Notes on non-parametric regression & smoothing

Ordinary least squares regression analysis makes a few strong assumptions about the data:

• A linear relationship of y to the x’s, so that $$y | x = f(x) + \epsilon$$ • That the conditional distribution of y is, except for its mean, everywhere the same, and that this distribution is a normal distribution $$y \sim \mathcal{N}(f(x), \sigma)$$ • That observations are sampled independently, so the \(y_i\) and \(y_j\) are independent for \(i \neq j\).

There are a number of ways in this things can go wrong, for example:
• The errors may not be independent (common in time series data)
• The conditional variance of the residual error may not be constant in \(x\)
• The conditional distribution of \(y\) may be very non-Gaussian.

There are a few ways out, centering around non-parametric methods.  

Kernel Estimation: This is really a non-parametric smoothing method. The y value estimated for a given input x depends upon the weight of each labelled data point which in turn depends upon the distance between the input x and the labelled data points. 

$$\hat{y} = \frac{\sum_i w_i y_i}{\sum_i w_i},$$ where \(w_i = K(\frac{x - x_i}{h})\). \(K(\cdot)\) is a Kernel function, commonly taken to be the Gaussian Kernel, and \(h\) is a bandwidth parameter that dictates the extent to which labelled data points exert their influence in the weighted average. The weighted estimator is also called a Nadaraya-Watson Estimator. Unlike LOESS however, there is no fitting of parameters involved. The y value is simply the weighted average of the y values of all other labelled data points.

LOWESS / LOWESS: A non-parametric method (i.e. the mount of data one needs to keep around for a model specification grows linearly with the amount of training data) where, for every new input x for which the value y is desired, one computes a weighted version of the quadratic loss used in OLS linear regression. A weight is attached to each training data point, and the weight of a training point depends upon its the distance from the new input x.

SVM regression: Transform data to a higher dimension using the kernel trick and then perform linear regression using a specific type of loss function (epsilon - insensitive) rather than the usual quadratic (squared loss) function.

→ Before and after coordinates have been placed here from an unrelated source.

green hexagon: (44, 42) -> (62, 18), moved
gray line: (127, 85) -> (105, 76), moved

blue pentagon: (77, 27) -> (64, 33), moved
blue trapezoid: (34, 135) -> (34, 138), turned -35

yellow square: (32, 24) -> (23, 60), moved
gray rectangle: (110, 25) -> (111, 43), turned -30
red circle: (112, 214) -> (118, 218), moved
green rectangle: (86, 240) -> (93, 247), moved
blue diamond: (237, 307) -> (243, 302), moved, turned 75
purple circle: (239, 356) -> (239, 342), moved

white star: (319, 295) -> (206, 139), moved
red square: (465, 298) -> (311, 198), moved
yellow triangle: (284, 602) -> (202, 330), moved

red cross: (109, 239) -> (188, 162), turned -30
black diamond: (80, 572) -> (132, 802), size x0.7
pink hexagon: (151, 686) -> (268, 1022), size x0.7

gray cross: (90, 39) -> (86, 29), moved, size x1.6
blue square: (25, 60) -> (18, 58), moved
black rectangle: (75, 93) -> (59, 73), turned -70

The epsilon-insensitive loss function encourages the support vectors to be sparse. Imagine doing polynomial regression in the original space by including polynomial terms of the data. The SVM regression achieves a similar effect via the non-linear kernel transform. 

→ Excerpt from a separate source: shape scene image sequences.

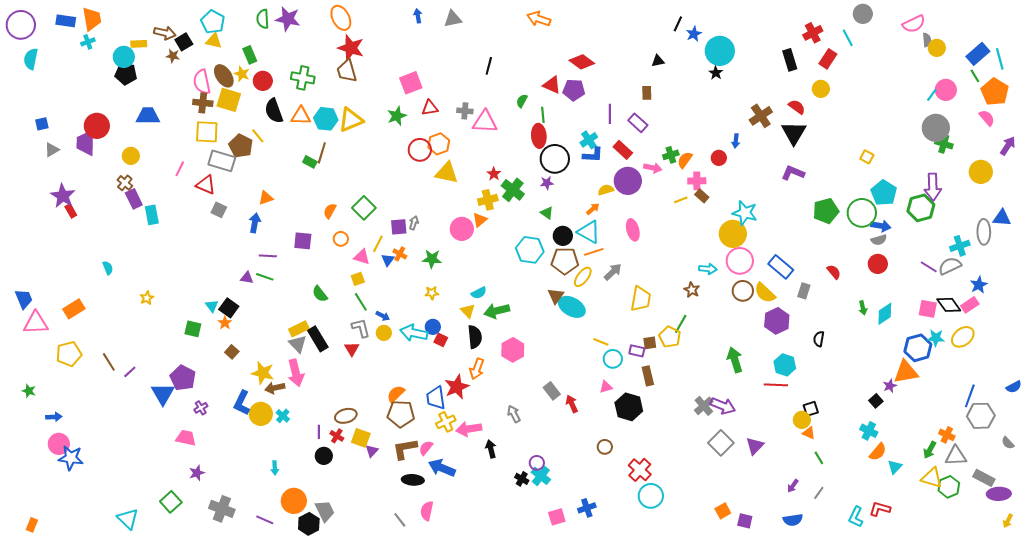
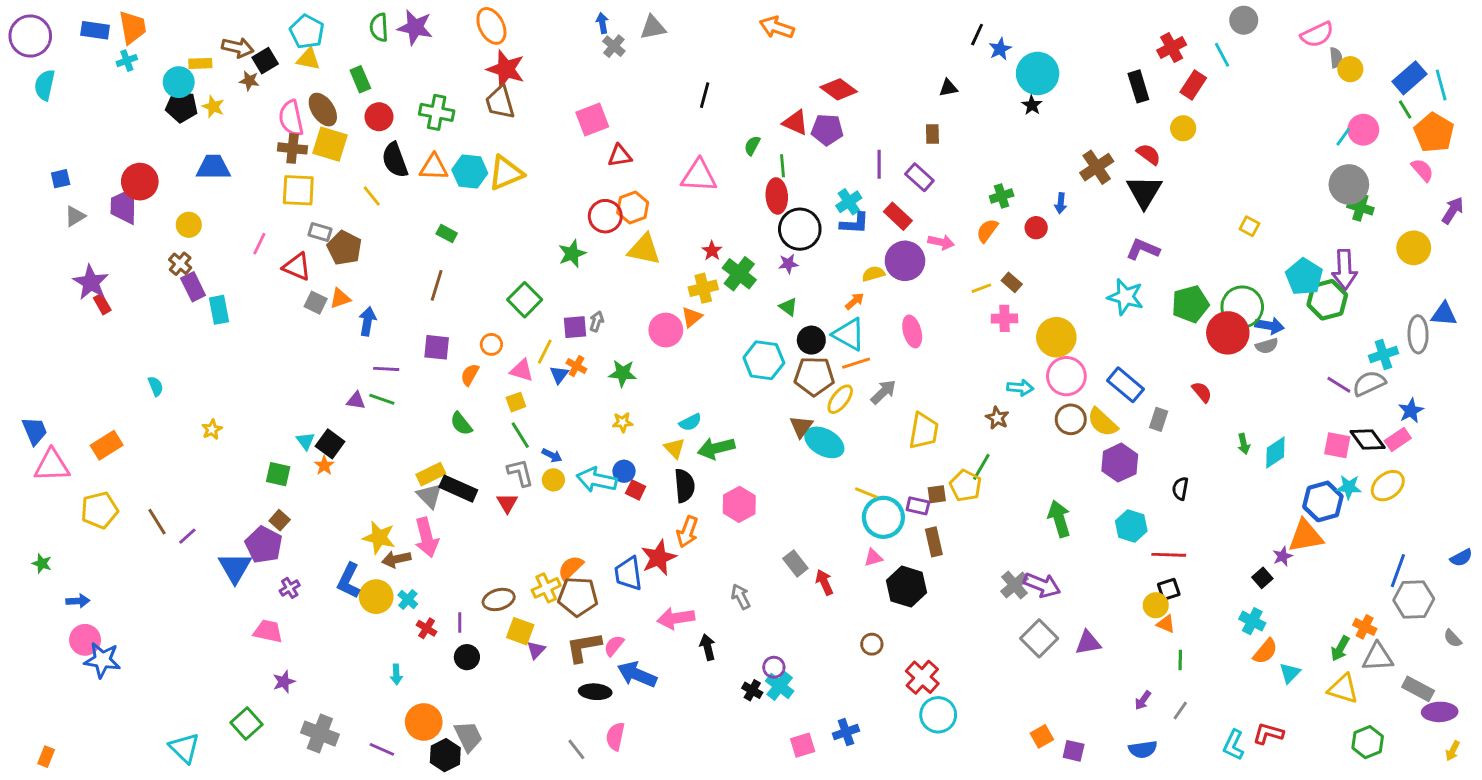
yellow star: (242, 74) -> (213, 107), moved
gray cross: (465, 111) -> (614, 46), moved, turned 35
green star: (397, 116) -> (572, 254), moved
brown pentagon: (241, 146) -> (344, 248), moved
brown line: (322, 153) -> (437, 285), moved
green cross: (671, 155) -> (1002, 196), moved
gray rectangle: (222, 161) -> (320, 232), size x0.6
pink cross: (697, 181) -> (1004, 318), moved
cyan pentagon: (884, 193) -> (1304, 277), moved
orange triangle: (266, 198) -> (340, 298), moved
orange semicircle: (330, 211) -> (470, 375), moved
cyan star: (745, 213) -> (1125, 297), moved
red circle: (878, 264) -> (1228, 333), moved, size x1.5
black rectangle: (318, 339) -> (458, 489), turned -35
brown square: (232, 352) -> (280, 520), moved
cyan circle: (613, 359) -> (883, 517), size x1.5
red line: (776, 385) -> (1169, 555), moved
yellow cross: (446, 422) -> (546, 588), moved
red cross: (337, 436) -> (427, 628), moved
purple triangle: (755, 446) -> (1088, 643), turned 36
green line: (819, 458) -> (1180, 660), turned 32
green hexagon: (949, 487) -> (1368, 742), moved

Gaussian Process regression: Also a non-parametric method, somewhat similar to LOESS in spirit in that all the data points need to be kept around (as in any non-parametric method), but this is a Bayesian method in that it allows not just a point estimate of y for a new input x, but a complete posterior distribution. This is achieved by placing a prior distribution on the values of a Guassian Process (A GP is simply a collection of random variables, any subset of which have a joint Gaussian distribution) via a covariance kernel function that only specifies the covariance between two Guassian Random variables in the GP given their x values (typically, only the distance between their x values matters). The posterior distribution of Y values for a given set of input X values also turns out to be a Gaussian distribution with an easily computable mean and covariance matrix.